Sunday 13 March 2011

What is the ECB doing with its monetary base?






I first saw this chart on Prof David Beckworth’s blog. The chart is a strange one. The vertical axis is the monetary base in trillions of Euros, and the horizontal axis is time, ranging from Feb 1999 to Feb 2011. Anyone got any explanations?

You’d have thought the cautious ECB would not want to expand the monetary base (in nominal terms) faster than the real expansion of the Euro economy (say 2% a year) plus the target rate of inflation (say 2%). That means roughly 4% ( 2 + 2 = 4%). But the rate of expansion on the chart is well over 10%.
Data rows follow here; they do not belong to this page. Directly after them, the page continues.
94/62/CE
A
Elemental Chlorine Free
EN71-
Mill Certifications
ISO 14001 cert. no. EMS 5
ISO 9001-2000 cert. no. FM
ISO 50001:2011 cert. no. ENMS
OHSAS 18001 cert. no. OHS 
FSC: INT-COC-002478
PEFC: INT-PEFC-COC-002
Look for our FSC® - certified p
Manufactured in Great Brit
My explanation is that while central banks are supposedly in charge, prior to the credit crunch, commercial banks were forcing an expansion of several developed economies and their monetary aggregates (based on dodgy collateral – property prices). The ECB could have reined in this expansion by raising interest rates to unprecedented levels, which would have stifled activity in non-property sectors. But what they actualy chose to do was join the party, and expand the monetary base.

What would have been really smart on the part of the ECB (and other central banks) would have been to spot the property bubble, and curtail loans based on property. But that would probably have been politically impossible because of howls of anguish from home buyers.

I think Steve Keen said that prior to the crunch, the tails were wagging central bank dogs.